Improved precision and accuracy for microarrays using updated probe set definitions
BMC Bioinformaticsvolume 8, Article number: 48 (2007)
Microarrays enable high throughput detection of transcript expression levels. Different investigators have recently introduced updated probe set definitions to more accurately map probes to our current knowledge of genes and transcripts.
We demonstrate that updated probe set definitions provide both better precision and accuracy in probe set estimates compared to the original Affymetrix definitions. We show that the improved precision mainly depends on the increased number of probes that are integrated into each probe set, but we also demonstrate an improvement when the same number of probes is used.
Updated probe set definitions does not only offer expression levels that are more accurately associated to genes and transcripts but also improvements in the estimated transcript expression levels. These results give support for the use of updated probe set definitions for analysis and meta-analysis of microarray data.
Microarrays have been used for the last decade to analyze the global gene expression programs of different biological processes and disease states. During that time, e.g. the methodologies for background adjustment , normalization  and probe set summaries  have been improved and it is likely that further efforts will enable better analysis of microarray data. The exponential use of microarrays in biology has resulted in large public gene expression repositories that include thousands of arrays for the most commonly used Affymetrix platforms. The integrated analysis of this wealth of gene expression data raises both new possibilities and challenges .
Most of the commonly used Affymetrix platforms were designed before the respective genomes were fully sequenced. Therefore, these platforms have many probes that were designed after consensus sequences of clusters of Expressed Sequence Tags.

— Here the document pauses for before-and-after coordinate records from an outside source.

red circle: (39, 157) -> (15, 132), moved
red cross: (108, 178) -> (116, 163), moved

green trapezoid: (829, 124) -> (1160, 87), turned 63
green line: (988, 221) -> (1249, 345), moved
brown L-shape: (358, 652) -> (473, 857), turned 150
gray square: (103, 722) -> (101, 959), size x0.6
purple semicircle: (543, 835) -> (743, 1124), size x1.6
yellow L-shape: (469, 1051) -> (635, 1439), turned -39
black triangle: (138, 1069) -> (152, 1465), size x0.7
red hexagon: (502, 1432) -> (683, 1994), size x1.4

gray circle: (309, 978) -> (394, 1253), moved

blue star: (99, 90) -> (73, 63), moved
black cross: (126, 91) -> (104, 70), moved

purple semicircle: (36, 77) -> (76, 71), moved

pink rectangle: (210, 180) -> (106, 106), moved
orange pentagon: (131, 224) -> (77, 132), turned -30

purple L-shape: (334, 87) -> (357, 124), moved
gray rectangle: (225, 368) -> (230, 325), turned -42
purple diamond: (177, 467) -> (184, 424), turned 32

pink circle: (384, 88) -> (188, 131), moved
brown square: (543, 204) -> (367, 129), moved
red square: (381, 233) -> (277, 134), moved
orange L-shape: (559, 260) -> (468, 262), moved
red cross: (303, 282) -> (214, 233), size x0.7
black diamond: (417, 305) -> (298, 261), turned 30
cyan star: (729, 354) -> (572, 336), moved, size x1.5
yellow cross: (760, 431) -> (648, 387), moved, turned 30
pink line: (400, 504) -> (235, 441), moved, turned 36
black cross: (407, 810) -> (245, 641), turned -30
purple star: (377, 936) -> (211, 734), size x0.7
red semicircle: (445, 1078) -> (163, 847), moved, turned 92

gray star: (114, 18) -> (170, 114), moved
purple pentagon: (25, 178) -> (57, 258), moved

In the original Affymetrix probe set definitions many probe sets often map to the same gene (e.g. they may target different transcript isoforms) and some integrative microarray studies use ad-hoc heuristics such as the average or maximum to integrate these values into a single expression estimate [5, 6].
To curate and solve the above mentioned problems, updated probe set definitions have been generated by re-annotating the existing probes on Affymetrix platforms to better reflect the transcript information and gene annotations available today [7, 8]. These pioneering studies have shown that updated probe set definitions will affect approximately 20–30% of all probe sets, thus affecting a large portion of the gene estimates . As a consequence, the genes identified as differentially expressed using the original and updated probe set definition only show 50% overlap [7, 8]. Updated probe set definitions that map probes to transcript annotations, such as ensEMBL transcripts, Refseq and Entrez GeneID are now available and can easily be integrated into bioconductor packages such as affy and gcrma. Updated probe annotations have also been shown to improve the cross-platform reproducibility of microarray experiments [9, 10].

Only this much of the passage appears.